---------- Material for this exercise ----------

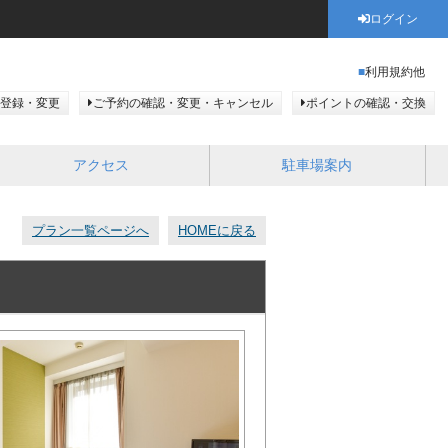
ログイン
利用規約他
登録・変更
ご予約の確認・変更・キャンセル
ポイントの確認・交換
アクセス
駐車場案内
プラン一覧ページへ
HOMEに戻る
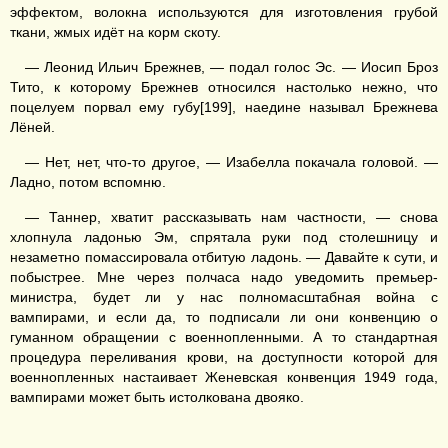
эффектом, волокна используются для изготовления грубой
ткани, жмых идёт на корм скоту.
— Леонид Ильич Брежнев, — подал голос Эс. — Иосип Броз
Тито, к которому Брежнев относился настолько нежно, что
поцелуем порвал ему губу[199], наедине называл Брежнева
Лёней.
— Нет, нет, что-то другое, — Изабелла покачала головой. —
Ладно, потом вспомню.
— Таннер, хватит рассказывать нам частности, — снова
хлопнула ладонью Эм, спрятала руки под столешницу и
незаметно помассировала отбитую ладонь. — Давайте к сути, и
побыстрее. Мне через полчаса надо уведомить премьер-
министра, будет ли у нас полномасштабная война с
вампирами, и если да, то подписали ли они конвенцию о
гуманном обращении с военнопленными. А то стандартная
процедура переливания крови, на доступности которой для
военнопленных настаивает Женевская конвенция 1949 года,
вампирами может быть истолкована двояко.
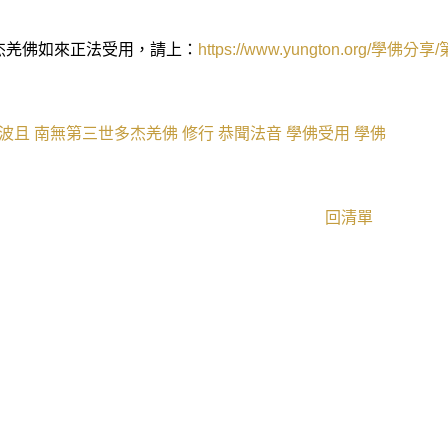
杰羌佛如來正法受用，請上：
https://www.yungton.org/
學佛分享
/
波且
南無第三世多杰羌佛
修行
恭聞法音
學佛受用
學佛
回清單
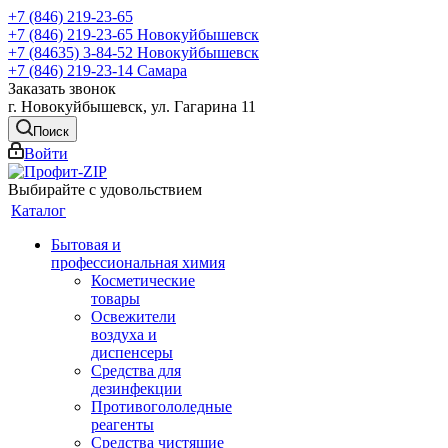
+7 (846) 219-23-65
+7 (846) 219-23-65
Новокуйбышевск
+7 (84635) 3-84-52
Новокуйбышевск
+7 (846) 219-23-14
Самара
Заказать звонок
г. Новокуйбышевск, ул. Гагарина 11
Поиск
Войти
Выбирайте с удовольствием
Каталог
Бытовая и
профессиональная химия
Косметические
товары
Освежители
воздуха и
диспенсеры
Средства для
дезинфекции
Противогололедные
реагенты
Средства чистящие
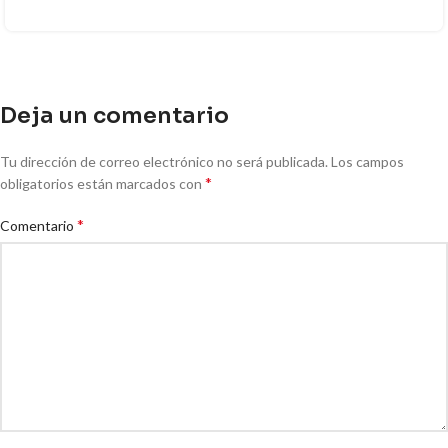
Deja un comentario
Tu dirección de correo electrónico no será publicada.
Los campos
*
obligatorios están marcados con
*
Comentario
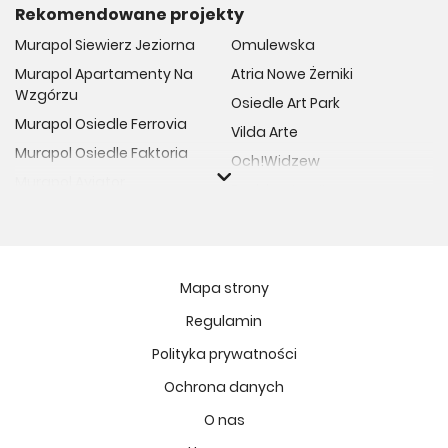
Rekomendowane projekty
Murapol Siewierz Jeziorna
Omulewska
Murapol Apartamenty Na
Atria Nowe Żerniki
Wzgórzu
Osiedle Art Park
Murapol Osiedle Ferrovia
Vilda Arte
Murapol Osiedle Faktoria
Och!Widzew
Murapol Aviator
Fuelda etap II
Murapol Osiedle Wolka
Osiedle Meiera
Murapol Trzy Lipki
Żabiniec Vita
Murapol Osiedle Filo
Rytm Mokotowa
Mapa strony
Murapol Osiedle Szafirove
Apartamenty ESENCJA II
Regulamin
Murapol Agosto
Kopernika 71
Polityka prywatności
Murapol Forum
Fort Natura Etap II
Murapol Primo
Ochrona danych
Osiedle Imbramowskie
Murapol Motivo
O nas
MIASTECZKO NOVA FALA
Murapol Helio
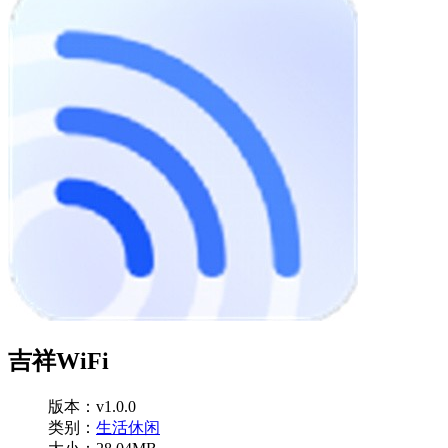
吉祥WiFi
版本：v1.0.0
类别：
生活休闲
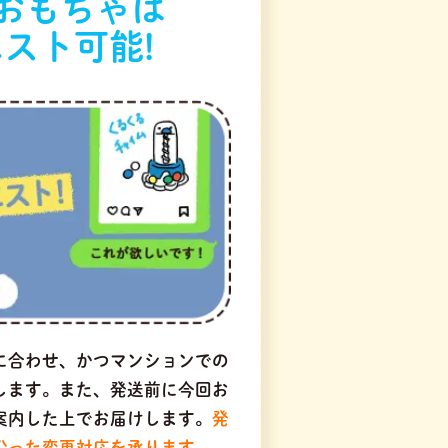
おもちゃは
スト可能!
に合わせ、かつマンションでの
します。また、発送前に今回お
案内した上でお届けします。
発
沿った変更対応を承ります。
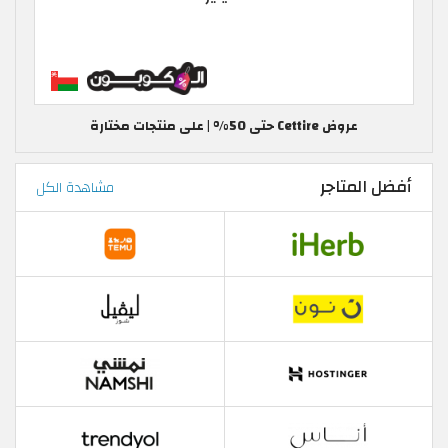
عروض Cettire حتى 50% | على منتجات مختارة
أفضل المتاجر
مشاهدة الكل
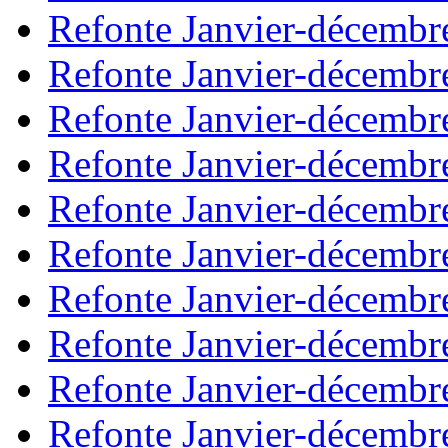
Refonte Janvier-décembr
Refonte Janvier-décembr
Refonte Janvier-décembr
Refonte Janvier-décembr
Refonte Janvier-décembr
Refonte Janvier-décembr
Refonte Janvier-décembr
Refonte Janvier-décembr
Refonte Janvier-décembr
Refonte Janvier-décembr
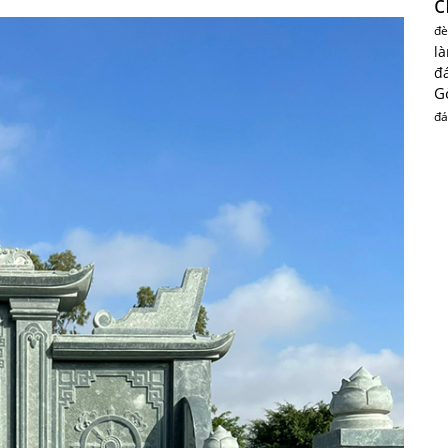
c
đè
l
đ
G
đá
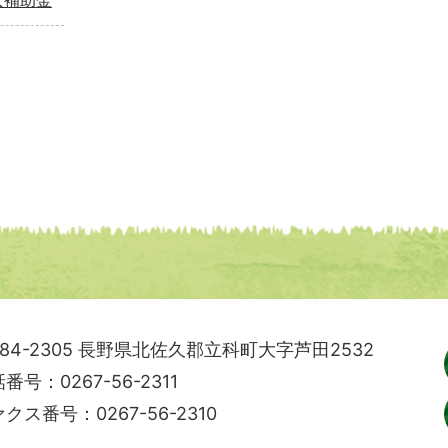
入補助金
84-2305
長野県北佐久郡立科町大字芦田2532
番号：0267-56-2311
クス番号：0267-56-2310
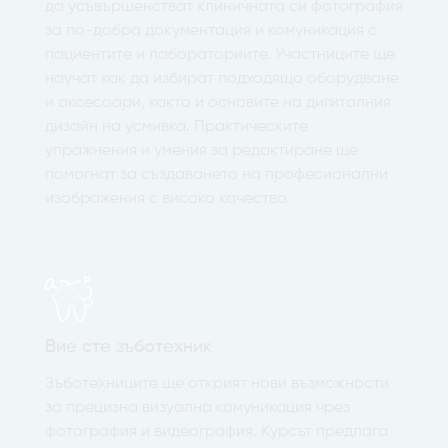
да усъвършенстват клиничната си фотография
за по-добра документация и комуникация с
пациентите и лабораториите. Участниците ще
научат как да избират подходящо оборудване
и аксесоари, както и основите на дигиталния
дизайн на усмивка. Практическите
упражнения и умения за редактиране ще
помогнат за създаването на професионални
изображения с високо качество.
Вие сте зъботехник
Зъботехниците ще открият нови възможности
за прецизна визуална комуникация чрез
фотография и видеография. Курсът предлага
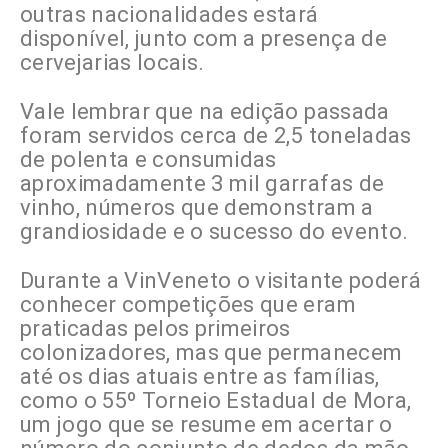
outras nacionalidades estará
disponível, junto com a presença de
cervejarias locais.
Vale lembrar que na edição passada
foram servidos cerca de 2,5 toneladas
de polenta e consumidas
aproximadamente 3 mil garrafas de
vinho, números que demonstram a
grandiosidade e o sucesso do evento.
Durante a VinVeneto o visitante poderá
conhecer competições que eram
praticadas pelos primeiros
colonizadores, mas que permanecem
até os dias atuais entre as famílias,
como o 55º Torneio Estadual de Mora,
um jogo que se resume em acertar o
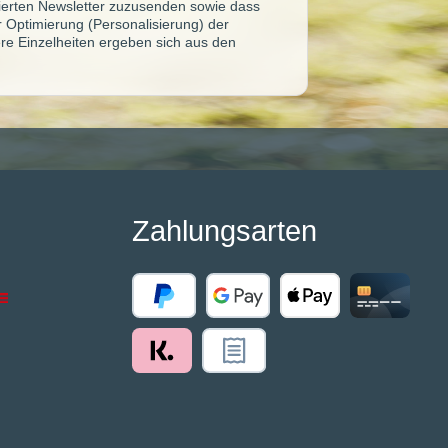
sierten Newsletter zuzusenden sowie dass
ur Optimierung (Personalisierung) der
re Einzelheiten ergeben sich aus den
Zahlungsarten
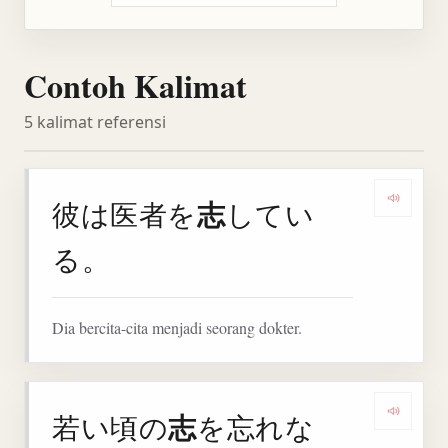
Contoh Kalimat
5 kalimat referensi
志
彼は医者を
してい
Denga
る。
Dia bercita-cita menjadi seorang dokter.
志
若い頃の
を忘れな
Denga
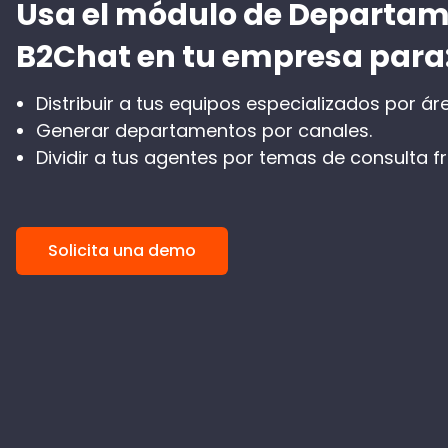
Usa el módulo de Departam
B2Chat en tu empresa para
Distribuir a tus equipos especializados por ár
Generar departamentos por canales.
Dividir a tus agentes por temas de consulta f
Solicita una demo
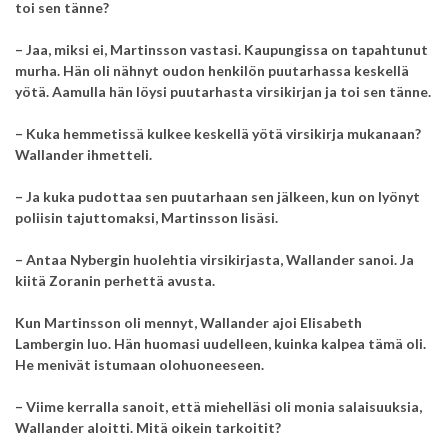
toi sen tänne?
– Jaa, miksi ei, Martinsson vastasi. Kaupungissa on tapahtunut
murha. Hän oli nähnyt oudon henkilön puutarhassa keskellä
yötä. Aamulla hän löysi puutarhasta virsikirjan ja toi sen tänne.
– Kuka hemmetissä kulkee keskellä yötä virsikirja mukanaan?
Wallander ihmetteli.
– Ja kuka pudottaa sen puutarhaan sen jälkeen, kun on lyönyt
poliisin tajuttomaksi, Martinsson lisäsi.
– Antaa Nybergin huolehtia virsikirjasta, Wallander sanoi. Ja
kiitä Zoranin perhettä avusta.
Kun Martinsson oli mennyt, Wallander ajoi Elisabeth
Lambergin luo. Hän huomasi uudelleen, kuinka kalpea tämä oli.
He menivät istumaan olohuoneeseen.
– Viime kerralla sanoit, että miehelläsi oli monia salaisuuksia,
Wallander aloitti. Mitä oikein tarkoitit?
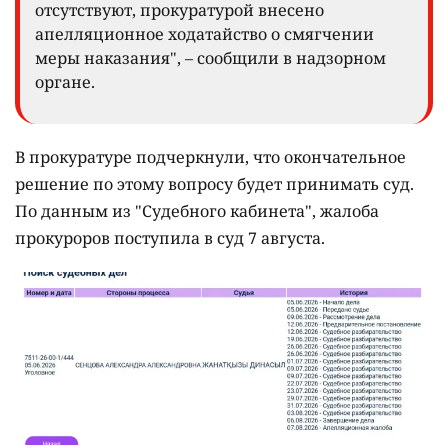
отсутствуют, прокуратурой внесено
апелляционное ходатайство о смягчении
меры наказания", – сообщили в надзорном
органе.
В прокуратуре подчеркнули, что окончательное
решение по этому вопросу будет принимать суд.
По данным из "Судебного кабинета", жалоба
прокуроров поступила в суд 7 августа.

----------

- What needs to be done -
Would you return all the data exactly as given, minus the pictures?

- Written solution -
ログイン
利用規約他
登録・変更
ご予約の確認・変更・キャンセル
ポイントの確認・交換
アクセス
駐車場案内
プラン一覧ページへ
HOMEに戻る
эффектом, волокна используются для изготовления грубой
ткани, жмых идёт на корм скоту.
— Леонид Ильич Брежнев, — подал голос Эс. — Иосип Броз
Тито, к которому Брежнев относился настолько нежно, что
поцелуем порвал ему губу[199], наедине называл Брежнева
Лёней.
— Нет, нет, что-то другое, — Изабелла покачала головой. —
Ладно, потом вспомню.
— Таннер, хватит рассказывать нам частности, — снова
хлопнула ладонью Эм, спрятала руки под столешницу и
незаметно помассировала отбитую ладонь. — Давайте к сути, и
побыстрее. Мне через полчаса надо уведомить премьер-
министра, будет ли у нас полномасштабная война с
вампирами, и если да, то подписали ли они конвенцию о
гуманном обращении с военнопленными. А то стандартная
процедура переливания крови, на доступности которой для
военнопленных настаивает Женевская конвенция 1949 года,
вампирами может быть истолкована двояко.
杰羌佛如來正法受用，請上：
https://www.yungton.org/
學佛分享
/
波且
南無第三世多杰羌佛
修行
恭聞法音
學佛受用
學佛
回清單
+7 (846) 219-23-65
+7 (846) 219-23-65
Новокуйбышевск
+7 (84635) 3-84-52
Новокуйбышевск
+7 (846) 219-23-14
Самара
Заказать звонок
г. Новокуйбышевск, ул. Гагарина 11
Поиск
Войти
Выбирайте с удовольствием
Каталог
Бытовая и
профессиональная химия
Косметические
товары
Освежители
воздуха и
диспенсеры
Средства для
дезинфекции
Противогололедные
реагенты
Средства чистящие
Deja un comentario
Tu dirección de correo electrónico no será publicada.
Los campos
*
obligatorios están marcados con
*
Comentario
Rekomendowane projekty
Murapol Siewierz Jeziorna
Omulewska
Murapol Apartamenty Na
Atria Nowe Żerniki
Wzgórzu
Osiedle Art Park
Murapol Osiedle Ferrovia
Vilda Arte
Murapol Osiedle Faktoria
Och!Widzew
Murapol Aviator
Fuelda etap II
Murapol Osiedle Wolka
Osiedle Meiera
Murapol Trzy Lipki
Żabiniec Vita
Murapol Osiedle Filo
Rytm Mokotowa
Mapa strony
Murapol Osiedle Szafirove
Apartamenty ESENCJA II
Regulamin
Murapol Agosto
Kopernika 71
Polityka prywatności
Murapol Forum
Fort Natura Etap II
Murapol Primo
Ochrona danych
Osiedle Imbramowskie
Murapol Motivo
O nas
MIASTECZKO NOVA FALA
Murapol Helio
吉祥WiFi
版本：v1.0.0
类别：
生活休闲
おもちゃは
スト可能!
に合わせ、かつマンションでの
します。また、発送前に今回お
案内した上でお届けします。
発
沿った変更対応を承ります。
عروض Cettire حتى 50% | على منتجات مختارة
أفضل المتاجر
مشاهدة الكل
Refonte Janvier-décembr
Refonte Janvier-décembr
Refonte Janvier-décembr
Refonte Janvier-décembr
Refonte Janvier-décembr
Refonte Janvier-décembr
Refonte Janvier-décembr
Refonte Janvier-décembr
Refonte Janvier-décembr
Refonte Janvier-décembr
c
đè
l
đ
G
đá
入補助金
84-2305
長野県北佐久郡立科町大字芦田2532
番号：0267-56-2311
クス番号：0267-56-2310
да усъвършенстват клиничната си фотография
за по-добра документация и комуникация с
пациентите и лабораториите. Участниците ще
научат как да избират подходящо оборудване
и аксесоари, както и основите на дигиталния
дизайн на усмивка. Практическите
упражнения и умения за редактиране ще
помогнат за създаването на професионални
изображения с високо качество.
Вие сте зъботехник
Зъботехниците ще открият нови възможности
за прецизна визуална комуникация чрез
фотография и видеография. Курсът предлага
outras nacionalidades estará
disponível, junto com a presença de
cervejarias locais.
Vale lembrar que na edição passada
foram servidos cerca de 2,5 toneladas
de polenta e consumidas
aproximadamente 3 mil garrafas de
vinho, números que demonstram a
grandiosidade e o sucesso do evento.
Durante a VinVeneto o visitante poderá
conhecer competições que eram
praticadas pelos primeiros
colonizadores, mas que permanecem
até os dias atuais entre as famílias,
como o 55º Torneio Estadual de Mora,
um jogo que se resume em acertar o
sierten Newsletter zuzusenden sowie dass
ur Optimierung (Personalisierung) der
re Einzelheiten ergeben sich aus den
Zahlungsarten
Contoh Kalimat
5 kalimat referensi
志
彼は医者を
してい
Denga
る。
Dia bercita-cita menjadi seorang dokter.
志
若い頃の
を忘れな
Denga
Usa el módulo de Departam
B2Chat en tu empresa para
Distribuir a tus equipos especializados por ár
Generar departamentos por canales.
Dividir a tus agentes por temas de consulta f
Solicita una demo
toi sen tänne?
– Jaa, miksi ei, Martinsson vastasi. Kaupungissa on tapahtunut
murha. Hän oli nähnyt oudon henkilön puutarhassa keskellä
yötä. Aamulla hän löysi puutarhasta virsikirjan ja toi sen tänne.
– Kuka hemmetissä kulkee keskellä yötä virsikirja mukanaan?
Wallander ihmetteli.
– Ja kuka pudottaa sen puutarhaan sen jälkeen, kun on lyönyt
poliisin tajuttomaksi, Martinsson lisäsi.
– Antaa Nybergin huolehtia virsikirjasta, Wallander sanoi. Ja
kiitä Zoranin perhettä avusta.
Kun Martinsson oli mennyt, Wallander ajoi Elisabeth
Lambergin luo. Hän huomasi uudelleen, kuinka kalpea tämä oli.
He menivät istumaan olohuoneeseen.
– Viime kerralla sanoit, että miehelläsi oli monia salaisuuksia,
Wallander aloitti. Mitä oikein tarkoitit?
отсутствуют, прокуратурой внесено
апелляционное ходатайство о смягчении
меры наказания", – сообщили в надзорном
органе.
В прокуратуре подчеркнули, что окончательное
решение по этому вопросу будет принимать суд.
По данным из "Судебного кабинета", жалоба
прокуроров поступила в суд 7 августа.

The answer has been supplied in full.